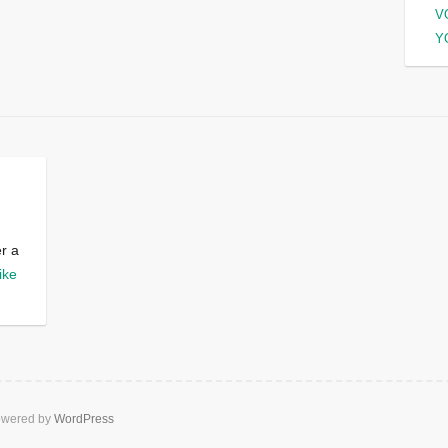
V
Y
er a
ike
wered by
WordPress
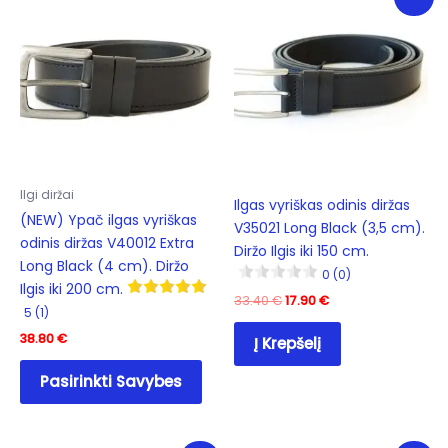
The
options
may
be
chosen
on
the
product
Ilgi diržai
page
Ilgas vyriškas odinis diržas
(NEW) Ypač ilgas vyriškas
V35021 Long Black (3,5 cm).
odinis diržas V40012 Extra
Diržo Ilgis iki 150 cm.
Long Black (4 cm). Diržo
0 (0)
Ilgis iki 200 cm.
Original
Current
33.40
€
17.90
€
5 (1)
price
price
was:
is:
38.80
€
Į Krepšelį
33.40 €.
17.90 €.
This
Pasirinkti Savybes
product
has
multiple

-=-=-=-=-

**Work item:** Show every line of the material that includes the string "odinis".

**Your response:**
Ilgas vyriškas odinis diržas
odinis diržas V40012 Extra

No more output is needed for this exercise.